* Work order:
Lines from the records below that contain the word "lista" are to be copied out.

BEGIN Input data

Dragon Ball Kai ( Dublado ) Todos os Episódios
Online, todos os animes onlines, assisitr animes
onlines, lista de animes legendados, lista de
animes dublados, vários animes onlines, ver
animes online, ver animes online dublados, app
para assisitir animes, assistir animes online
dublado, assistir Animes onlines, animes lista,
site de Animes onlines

END Input data

* Response to this task:
onlines, lista de animes legendados, lista de
dublado, assistir Animes onlines, animes lista,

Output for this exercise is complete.